Segment Open

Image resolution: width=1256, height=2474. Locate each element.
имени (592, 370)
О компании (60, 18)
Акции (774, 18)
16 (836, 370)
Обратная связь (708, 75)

Segment Closed
Segment Open

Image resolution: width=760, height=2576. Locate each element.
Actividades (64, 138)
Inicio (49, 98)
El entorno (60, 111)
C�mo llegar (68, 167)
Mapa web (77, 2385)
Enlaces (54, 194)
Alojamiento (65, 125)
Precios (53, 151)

Segment Closed
Segment Open

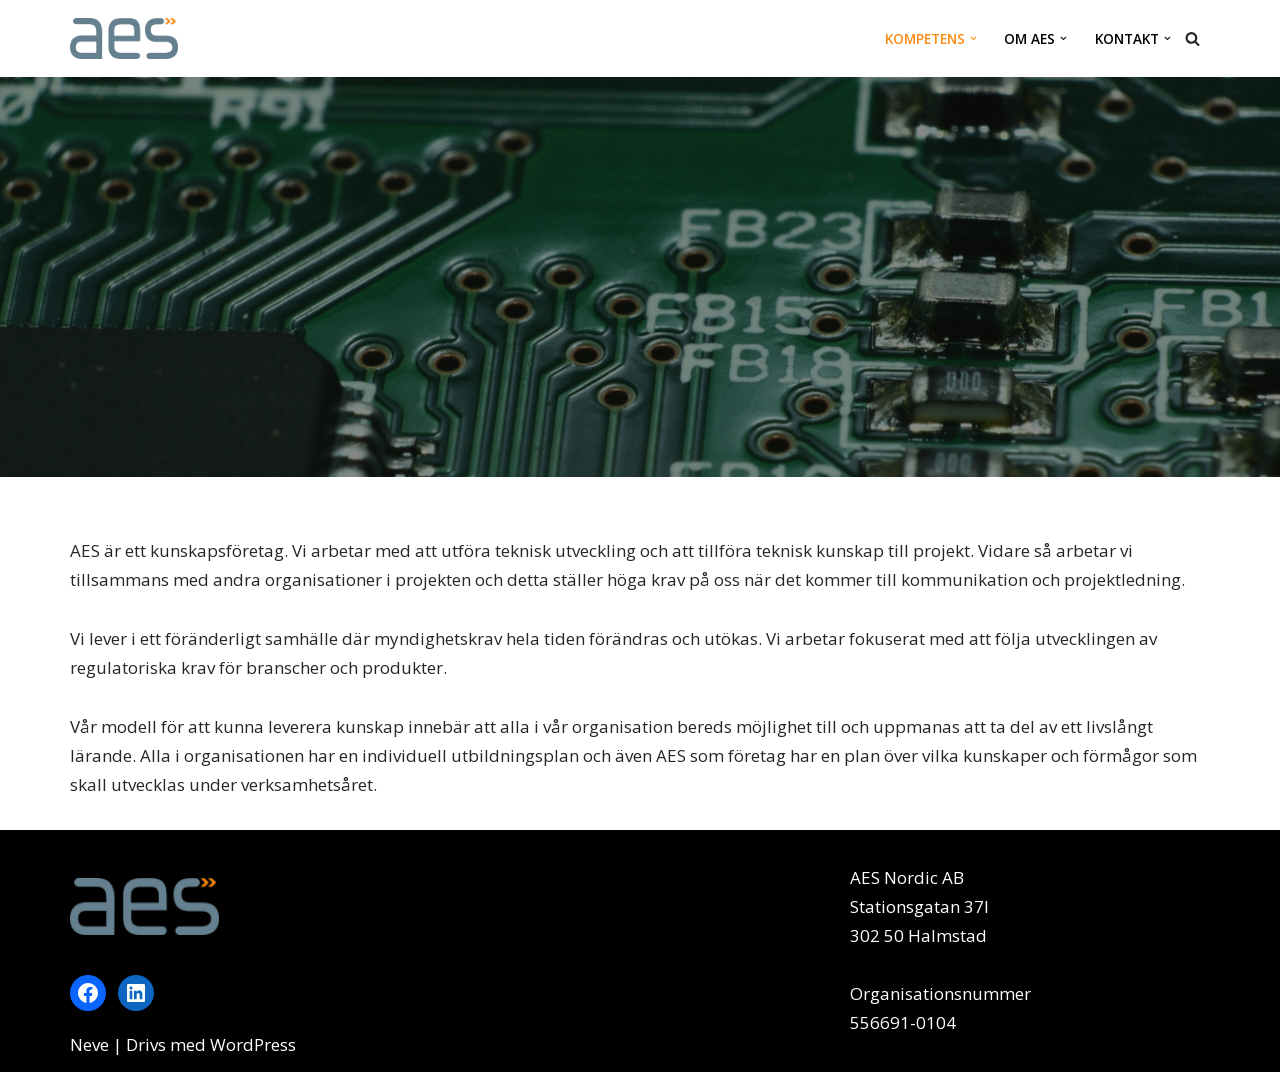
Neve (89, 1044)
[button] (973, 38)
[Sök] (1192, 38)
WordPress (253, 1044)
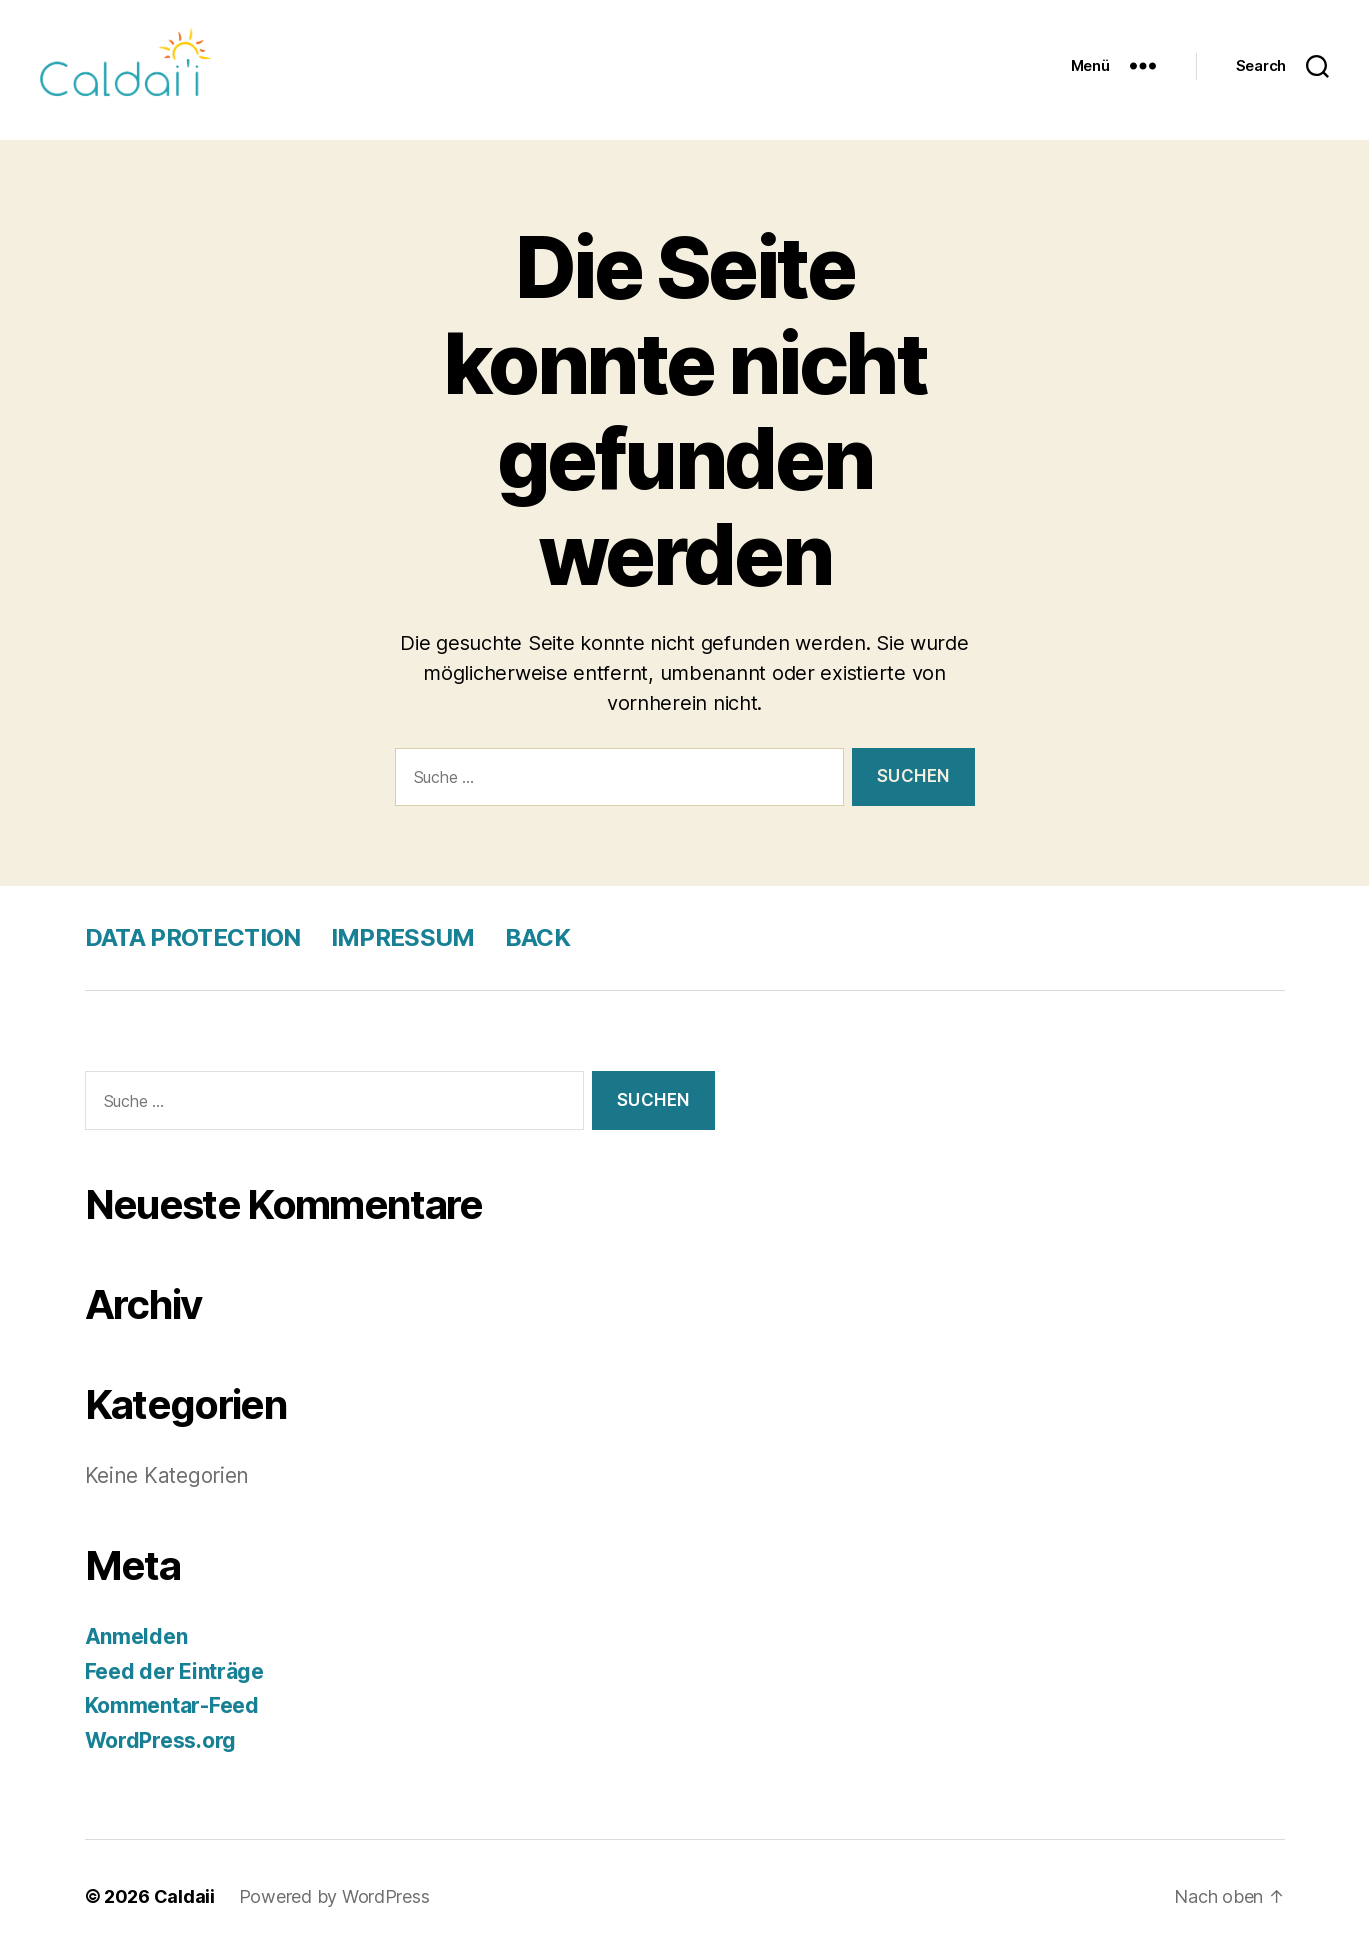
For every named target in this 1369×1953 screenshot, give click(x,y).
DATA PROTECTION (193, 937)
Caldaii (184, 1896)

Segment Closed

• **Work instruction**: In the listing above, find the line with "El entorno (60, 111)" and the line with "Precios (53, 151)", then print exactly those lines and every line between them.

• **Answer for this exercise**:
El entorno (60, 111)
C�mo llegar (68, 167)
Mapa web (77, 2385)
Enlaces (54, 194)
Alojamiento (65, 125)
Precios (53, 151)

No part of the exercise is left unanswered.